**Provided data:**
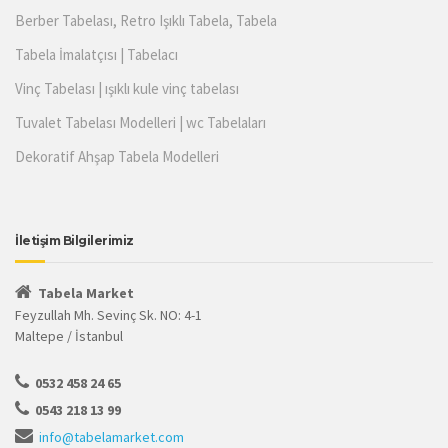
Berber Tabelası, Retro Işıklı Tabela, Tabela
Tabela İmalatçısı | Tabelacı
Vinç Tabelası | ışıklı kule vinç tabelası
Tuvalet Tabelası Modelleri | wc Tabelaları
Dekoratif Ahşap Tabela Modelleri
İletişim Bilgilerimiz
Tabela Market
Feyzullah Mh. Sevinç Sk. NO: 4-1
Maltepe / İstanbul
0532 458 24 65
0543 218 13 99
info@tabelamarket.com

---

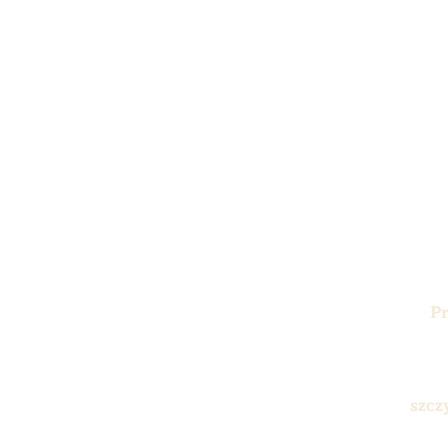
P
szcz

**Problem requirements:** Using the data above, reproduce exactly the lines from the line that contains "İletişim Bilgilerimiz" through the line that contains "info@tabelamarket.com", including both.

**Task answer:**
İletişim Bilgilerimiz
Tabela Market
Feyzullah Mh. Sevinç Sk. NO: 4-1
Maltepe / İstanbul
0532 458 24 65
0543 218 13 99
info@tabelamarket.com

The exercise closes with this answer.